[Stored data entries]
━━━━━━━━━━━━━━━━

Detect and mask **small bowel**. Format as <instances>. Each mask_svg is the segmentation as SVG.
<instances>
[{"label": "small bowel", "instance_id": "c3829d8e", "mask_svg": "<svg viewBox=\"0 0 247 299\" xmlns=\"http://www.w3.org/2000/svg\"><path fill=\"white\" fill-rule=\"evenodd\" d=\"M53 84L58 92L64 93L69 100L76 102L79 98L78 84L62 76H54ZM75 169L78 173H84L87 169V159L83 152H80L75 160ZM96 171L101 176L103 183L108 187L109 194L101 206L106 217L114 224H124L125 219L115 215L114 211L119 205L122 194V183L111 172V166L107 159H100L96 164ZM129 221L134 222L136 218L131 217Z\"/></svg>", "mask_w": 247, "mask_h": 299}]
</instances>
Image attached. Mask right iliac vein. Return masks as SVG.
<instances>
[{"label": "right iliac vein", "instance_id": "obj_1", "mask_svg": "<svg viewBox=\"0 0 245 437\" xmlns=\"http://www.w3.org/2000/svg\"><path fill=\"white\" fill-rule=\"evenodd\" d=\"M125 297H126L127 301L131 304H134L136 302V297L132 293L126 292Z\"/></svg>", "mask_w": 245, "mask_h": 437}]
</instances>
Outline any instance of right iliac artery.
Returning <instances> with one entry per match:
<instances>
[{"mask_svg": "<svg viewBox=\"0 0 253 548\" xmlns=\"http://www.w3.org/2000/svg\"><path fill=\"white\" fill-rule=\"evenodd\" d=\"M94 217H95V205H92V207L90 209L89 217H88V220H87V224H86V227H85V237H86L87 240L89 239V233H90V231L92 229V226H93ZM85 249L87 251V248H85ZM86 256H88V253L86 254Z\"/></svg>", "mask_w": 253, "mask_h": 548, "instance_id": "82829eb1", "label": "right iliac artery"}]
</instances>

━━━━━━━━━━━━━━━━

Activity —
Starting with the line that contains "Image attached. Mask", return each line through the last one of the data above, exactly as written and nothing more.

Written response —
Image attached. Mask right iliac vein. Return masks as SVG.
<instances>
[{"label": "right iliac vein", "instance_id": "obj_1", "mask_svg": "<svg viewBox=\"0 0 245 437\" xmlns=\"http://www.w3.org/2000/svg\"><path fill=\"white\" fill-rule=\"evenodd\" d=\"M125 297H126L127 301L131 304H134L136 302V297L132 293L126 292Z\"/></svg>", "mask_w": 245, "mask_h": 437}]
</instances>
Outline any instance of right iliac artery.
Returning <instances> with one entry per match:
<instances>
[{"mask_svg": "<svg viewBox=\"0 0 253 548\" xmlns=\"http://www.w3.org/2000/svg\"><path fill=\"white\" fill-rule=\"evenodd\" d=\"M94 217H95V205H92V207L90 209L89 217H88V220H87V224H86V227H85V237H86L87 240L89 239V233H90V231L92 229V226H93ZM85 249L87 251V248H85ZM86 256H88V253L86 254Z\"/></svg>", "mask_w": 253, "mask_h": 548, "instance_id": "82829eb1", "label": "right iliac artery"}]
</instances>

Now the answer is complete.